Saat-saat terakhir kehidupan Nabi Muhammad SAW, adalah saat-saat yang paling peka bagi kelanjutan sejarah Islam. Dalam pandangan aliran Sunni, diyakini tak ada petunjuk teks al-Quran mengenai siapa pengganti Nabi. Kalangan Sunni juga tidak meyakini ihwal hadis penunjukan siapa pengganti Nabi. Sebaliknya, aliran Syiah meyakini Ali bin Abu Thalib, sepupu sekaligus menantu Nabi, merupakan pengganti Nabi yang sah. Hadis Nabi yang diucapkan di Ghadir Khum sepulang dari haji wada’ dijadikan sandaran kuat oleh kalangan Syiah bahwa kepemimpinan setelah Nabi wafat hanyalah untuk Imam Ali.[2]
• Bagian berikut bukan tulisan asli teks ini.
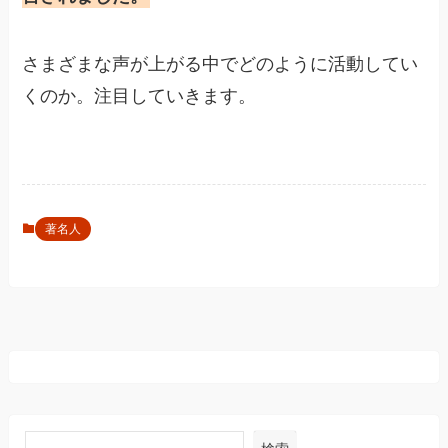
さまざまな声が上がる中でどのように活動してい
くのか。注目していきます。
著名人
Dengan demikian kisah pun berlanjut, setelah Nabi wafat, yang menjadi Khalifah generasi pertama adalah apa yang kita kenal dengan sebutan Khulafaur Rasyidin, orang-orangnya adalah Abu Bakar Ash-Shiddiq, Umar bin Khattab, Utsman bin Affan, dan Ali bin Abu Thalib. Setelah era Khulafaur Rasyidin berakhir, Islam masuk pada era Dinasti. Dinasti pertama dalam Islam adalah Dinasti Umayyah, dengan khalifahnya yang pertama bernama Muawiyah bin Abu Sofyan.[3]

Artikel Terkait:

Pada tahun 750, bagaimanapun, pada akhirnya setelah Umayyah berkuasa selama 89 tahun, mereka digulingkan oleh sebuah keluarga yang merupakan keturunan dari paman Nabi Muhammad SAW, Abbas bin Abdul-Muththalib. Setelah peristiwa itu, sebuah kekhalifahan baru di dunia Islam berdiri, yakni Abbasiyah.[4]
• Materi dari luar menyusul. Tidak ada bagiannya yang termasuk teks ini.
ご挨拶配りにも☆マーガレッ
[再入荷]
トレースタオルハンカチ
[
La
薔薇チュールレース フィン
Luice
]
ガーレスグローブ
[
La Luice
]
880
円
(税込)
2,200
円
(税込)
Dari periode Khulafaur Rasyidin, Dinasti Umayyah, dan Dinasti Abbasiyah, pada umumnya diakui oleh aliran Sunni sebagai bagian dari mereka. Sementara itu, sebagaimana telah disinggung di atas, aliran Syiah tidak mengakui mereka sebagai pemimpin terkecuali Ali bin Abu Thalib.[5]

 

Era Tiga Khalifah

Dalam seri pertama artikel ini, kita sempat menyinggung tentang proses transisi dari Dinasti Umayyah ke Abbasiyah. Keluarga Umayyah dihabisi oleh Abbasiyah, namun salah seorang dari mereka yang bernama Abdurrahman berhasil lolos dan menata Dinasti baru di Cordoba. Dengan situasi politik yang genting, Abdurrahman tidak berani untuk menyebut dirinya khalifah, dia lebih memilih untuk dipanggil Amir (Pangeran).
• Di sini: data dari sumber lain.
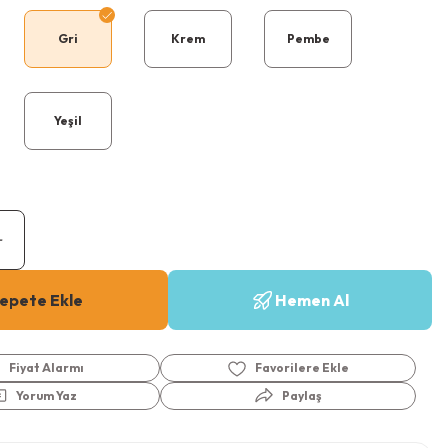
Gri
Krem
Pembe
Yeşil
epete Ekle
Hemen Al
Fiyat Alarmı
Yorum Yaz
Paylaş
Kemudian waktu terus berlanjut, sampai tibalah masanya Abdurrahman III, yang merupakan keturunan Abdurrahman I, menapaki posisi tertinggi di Cordoba. Pada tahun 912, di usianya yang ke 21 Abdurrahman III didaulat untuk menjadi Amir Cordoba.[6] Dalam waktu yang berdekatan, sebelumnya di tahun 909 Dinasti Fatimiyah, yang beraliran Syiah Ismailiyah, berdiri di wilayah Afrika Utara. Mereka mengambil alih wilayah yang sebelumnya dikuasai oleh Dinasti Abbasiyah.[7]

Abdurrahman III menerima Duta Besar. Sebuah lukisan karya Dionisio Baixeras Verdaguer, dilukis tahun 1885. Sekarang menjadi koleksi milik University of Barcelona.

Seperti telah disinggung di atas, aliran Syiah tidak mengakui versi kekhalifahan sebelumnya. Maka ketika mereka mendirikan sebuah Dinasti, mereka memiliki pemimpinnya sendiri. Mereka menolak Abbasiyah dan juga melakukan perlawanan terhadap mereka. Khalifah atau Imam pertama mereka adalah al-Mahdi. Dengan demikian, di tahun 909 dunia Islam memiliki dua khalifah, yakni  Al-Muqtadir sebagai khalifah Abbasiyah di Baghdad, dan al-Mahdi sebagai khalifah Fatimiyah di Tunisia.[8]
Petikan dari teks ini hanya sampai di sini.